R-Beginner: How to seperate to groups

Lolo · January 10, 2019, 1:59pm

I'm a beginner at R and I have a very basic question.

How do I create two new groups in my data?
I calculated the mean-scores for two variables (continuos variables A and B) of the study-participants and now I want to devide these participants in two groups by using these two mean-scores.
The first group should be the participants that have a higher mean in the variable A than the variable B
The second group should consist of the participants with the higher mean in variable B than A.

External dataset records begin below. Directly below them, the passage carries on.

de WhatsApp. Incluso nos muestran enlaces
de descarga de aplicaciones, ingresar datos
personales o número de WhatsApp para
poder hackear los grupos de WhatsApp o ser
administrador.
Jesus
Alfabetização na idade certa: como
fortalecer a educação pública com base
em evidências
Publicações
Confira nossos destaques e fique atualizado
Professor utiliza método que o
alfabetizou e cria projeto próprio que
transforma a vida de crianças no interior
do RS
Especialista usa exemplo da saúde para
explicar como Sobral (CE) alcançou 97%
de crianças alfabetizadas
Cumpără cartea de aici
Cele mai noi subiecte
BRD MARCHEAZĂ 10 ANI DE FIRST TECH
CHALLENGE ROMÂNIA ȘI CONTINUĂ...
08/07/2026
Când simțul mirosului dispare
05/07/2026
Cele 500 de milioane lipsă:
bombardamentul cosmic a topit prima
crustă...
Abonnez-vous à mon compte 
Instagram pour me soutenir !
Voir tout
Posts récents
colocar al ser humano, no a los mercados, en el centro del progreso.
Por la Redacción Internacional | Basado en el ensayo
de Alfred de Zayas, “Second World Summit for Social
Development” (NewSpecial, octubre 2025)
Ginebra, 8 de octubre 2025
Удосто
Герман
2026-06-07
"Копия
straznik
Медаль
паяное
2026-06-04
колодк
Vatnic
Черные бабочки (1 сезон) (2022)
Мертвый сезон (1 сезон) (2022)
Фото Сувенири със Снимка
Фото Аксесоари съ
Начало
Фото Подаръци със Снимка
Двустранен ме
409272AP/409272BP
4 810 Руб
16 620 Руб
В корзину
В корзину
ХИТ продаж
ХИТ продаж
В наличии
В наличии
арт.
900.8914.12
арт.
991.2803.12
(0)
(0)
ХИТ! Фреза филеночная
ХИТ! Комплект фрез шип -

I guess it should use the subset() function but I'm not sure in what way.

Can anybody please help a R-beginner?

andresrcs · January 10, 2019, 2:41pm

As an R beginner you need to learn how to properly ask for help, this FAQ is going to help you with that.

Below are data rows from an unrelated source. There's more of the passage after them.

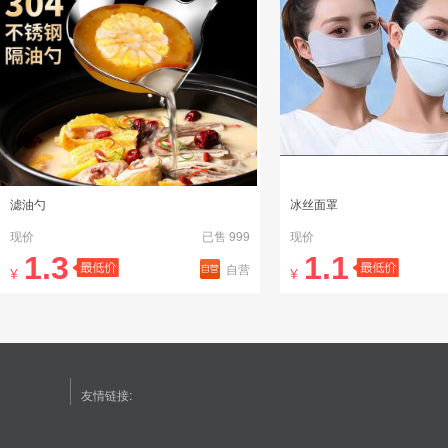
滤油勺
冰丝面罩
现价
已售 999
现价
1.3
1.1
自营
¥
¥
友情链接: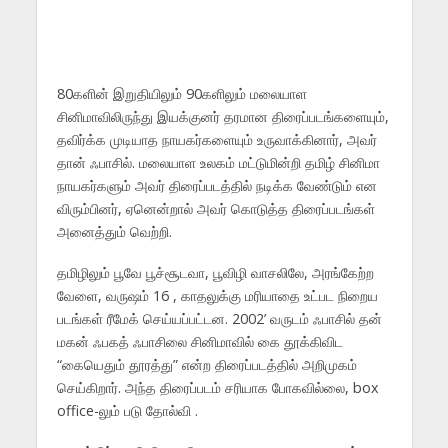
80களின் இறுதியிலும் 90களிலும் மலையாள
சினிமாவிலிருந்து இயக்குனர் தரமான திரைப்படங்களையும்,
தவிர்க்க முடியாத நாயகர்களையும் உருவாக்கினார், அவர்
தான் ஃபாசில். மலையாள உலகம் மட்டுமின்றி தமிழ் சினிமா
நாயகர்களும் அவர் திரைப்படத்தில் நடிக்க வேண்டும் என
விரும்பினர், ஏனென்றால் அவர் கொடுத்த திரைப்படங்கள்
அனைத்தும் வெற்றி.
தமிழிலும் பூவே பூச்சூடவா, பூவிழி வாசலிலே, அரங்கேற்ற
வேளை, வருஷம் 16 , காதலுக்கு மரியாதை உட்பட நிறைய
படங்கள் ரீமேக் செய்யப்பட்டன. 2002’ வருடம் ஃபாசில் தன்
மகன் ஃபகத் ஃபாசிலை சினிமாவில் கை தூக்கிவிட
“கையெதும் தூரத்து” என்ற திரைப்படத்தில் அறிமுகம்
செய்கிறார். அந்த திரைப்படம் சரியாக போகவில்லை, box
office-லும் படு தோல்வி .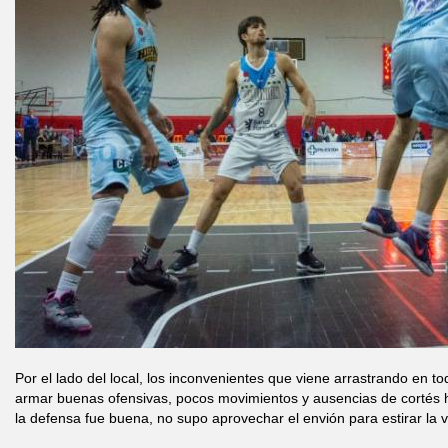
Por el lado del local, los inconvenientes que viene arrastrando en t
armar buenas ofensivas, pocos movimientos y ausencias de cortés ha
la defensa fue buena, no supo aprovechar el envión para estirar la v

FAQ: What's a reproducible example (`reprex`) and how do I create one? meta

Why reprex? Getting unstuck is hard. Your first step here is usually to create a reprex, or reproducible example. The goal of a reprex is to package your code, and information about your problem so that others can run it and feel your pain. Then, hopefully, folks can more easily provide a solution. What's in a Reproducible Example? Parts of a reproducible example: background information - Describe what you are trying to do. What have you already done? complete set up - include any library() calls and data to reproduce your issue. data for a reprex: Here's a discussion on setting up data for a reprex make it run - include the minimal code required to reproduce your error on the data…

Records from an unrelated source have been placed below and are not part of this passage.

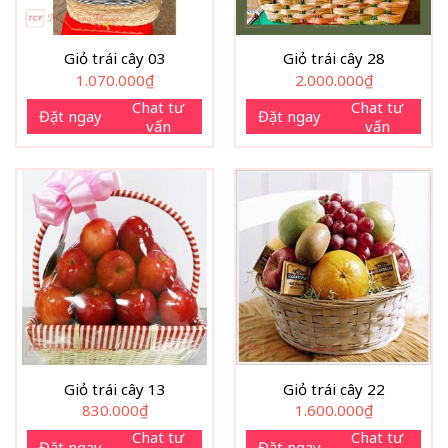
Giỏ trái cây 03
Giỏ trái cây 28
1.070.000
₫
2.000.000
₫
Chat tư
Chat tư
Đặt ngay
Đặt ngay
vấn
vấn
Giỏ trái cây 13
Giỏ trái cây 22
830.000
₫
1.600.000
₫
Chat tư
Chat tư
Đặt ngay
Đặt ngay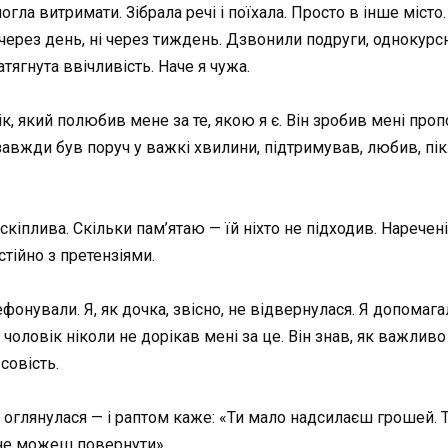
ла витримати. Зібрала речі і поїхала. Просто в інше місто. 
 через день, ні через тиждень. Дзвонили подруги, однокурс
тягнута ввічливість. Наче я чужа.
ік, який полюбив мене за те, якою я є. Він зробив мені про
завжди був поруч у важкі хвилини, підтримував, любив, пік
кіплива. Скільки пам’ятаю — їй ніхто не підходив. Наречені 
тійно з претензіями.
лефонували. Я, як дочка, звісно, не відвернулася. Я допомаг
чоловік ніколи не дорікав мені за це. Він знав, як важлив
совість.
л, оглянулася — і раптом каже: «Ти мало надсилаєш грошей. Т
о не можеш повернути».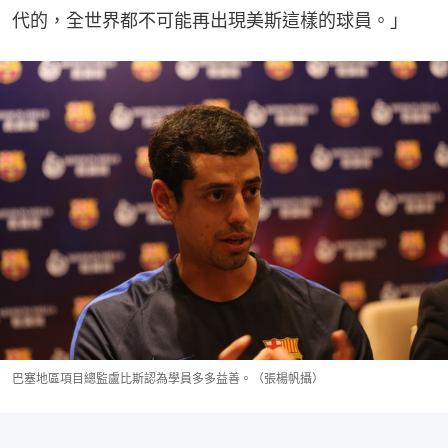
代的，全世界都不可能再出現美斯這樣的球員。」
巴塞地區項目總監盧比斯認為學員多多益善。（張楊帆攝）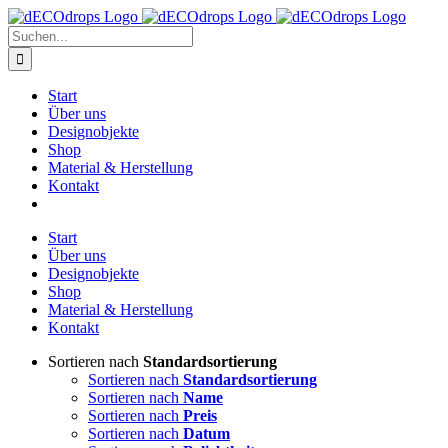
Zum
Inhalt
Suche
springen
nach:
Start
Über uns
Designobjekte
Shop
Material & Herstellung
Kontakt
Start
Über uns
Designobjekte
Shop
Material & Herstellung
Kontakt
Sortieren nach
Standardsortierung
Sortieren nach
Standardsortierung
Sortieren nach
Name
Sortieren nach
Preis
Sortieren nach
Datum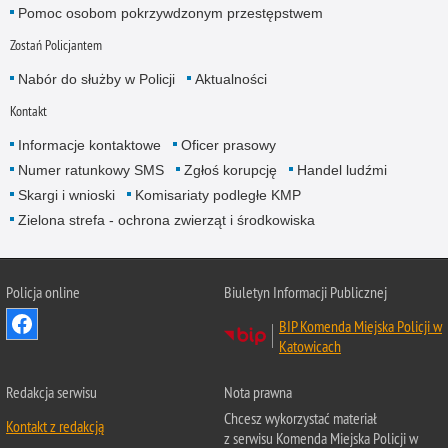
Pomoc osobom pokrzywdzonym przestępstwem
Zostań Policjantem
Nabór do służby w Policji
Aktualności
Kontakt
Informacje kontaktowe
Oficer prasowy
Numer ratunkowy SMS
Zgłoś korupcję
Handel ludźmi
Skargi i wnioski
Komisariaty podległe KMP
Zielona strefa - ochrona zwierząt i środkowiska
Policja online
Biuletyn Informacji Publicznej
BIP Komenda Miejska Policji w
Katowicach
Redakcja serwisu
Nota prawna
Chcesz wykorzystać materiał
Kontakt z redakcją
z serwisu Komenda Miejska Policji w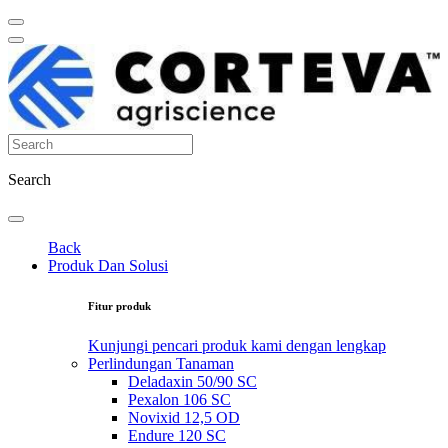
Search
Back
Produk Dan Solusi
Fitur produk
Kunjungi pencari produk kami dengan lengkap
Perlindungan Tanaman
Deladaxin 50/90 SC
Pexalon 106 SC
Novixid 12,5 OD
Endure 120 SC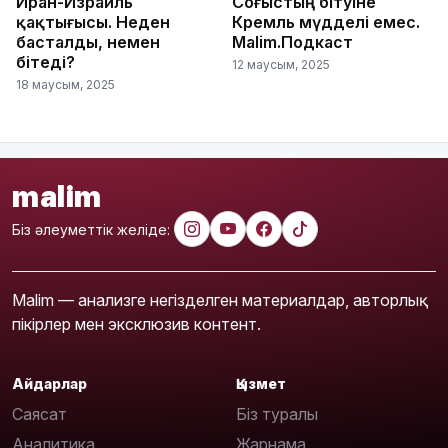
Иран-Израиль
Соғыстың бітуіне
қақтығысы. Неден
Кремль мүдделі емес.
басталды, немен
Malim.Подкаст
бітеді?
12 маусым, 2025
18 маусым, 2025
malim
Біз әлеуметтік желіде:
Malim — анализге негізделген материалдар, авторлық
пікірлер мен эксклюзив контент.
Айдарлар
Қызмет
Саясат
Біз туралы
Аналитика
Жарнама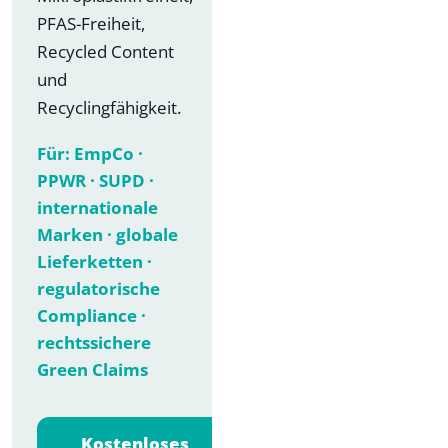
PFAS-Freiheit,
Recycled Content
und
Recyclingfähigkeit.
Für: EmpCo ·
PPWR · SUPD ·
internationale
Marken · globale
Lieferketten ·
regulatorische
Compliance ·
rechtssichere
Green Claims
Kostenloses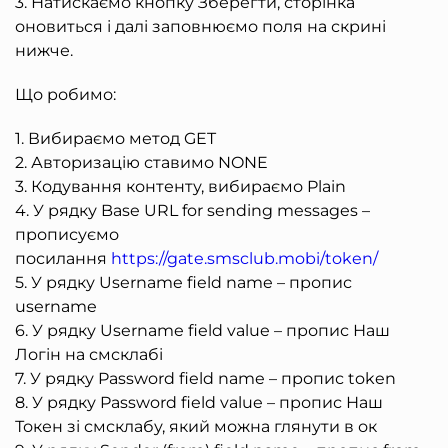
3. Натискаємо кнопку Зберегти, сторінка
оновиться і далі заповнюємо поля на скрині
нижче.
Що робимо:
1. Вибираємо метод GET
2. Авторизацію ставимо NONE
3. Кодування контенту, вибираємо Plain
4. У рядку Base URL for sending messages –
прописуємо
посилання
https://gate.smsclub.mobi/token/
5. У рядку Username field name – пропис
username
6. У рядку Username field value – пропис Наш
Логін на смсклабі
7. У рядку Password field name – пропис token
8. У рядку Password field value – пропис Наш
Токен зі смсклабу, який можна глянути в ок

Having that said, this is one example of how you could solve your problem applied to the iris dataset

library(dplyr)
iris %>% 
    group_by(Species) %>% 
    summarise(Sepal.Length = mean(Sepal.Length), Sepal.Width = mean(Sepal.Width)) %>% 
    mutate(group = ifelse(Sepal.Length > Sepal.Width, "A", "B"))
#> # A tibble: 3 x 4
#>   Species    Sepal.Length Sepal.Width group
#>   <fct>             <dbl>       <dbl> <chr>
#> 1 setosa             5.01        3.43 A    
#> 2 versicolor         5.94        2.77 A    
#> 3 virginica          6.59        2.97 A

^{Created on 2019-01-10 by the reprex package (v0.2.1)}

Will · January 10, 2019, 2:53pm

It's a bit tricky to give you exact code without seeing your data or what you'd like to do with it, but I'll take a crack at it.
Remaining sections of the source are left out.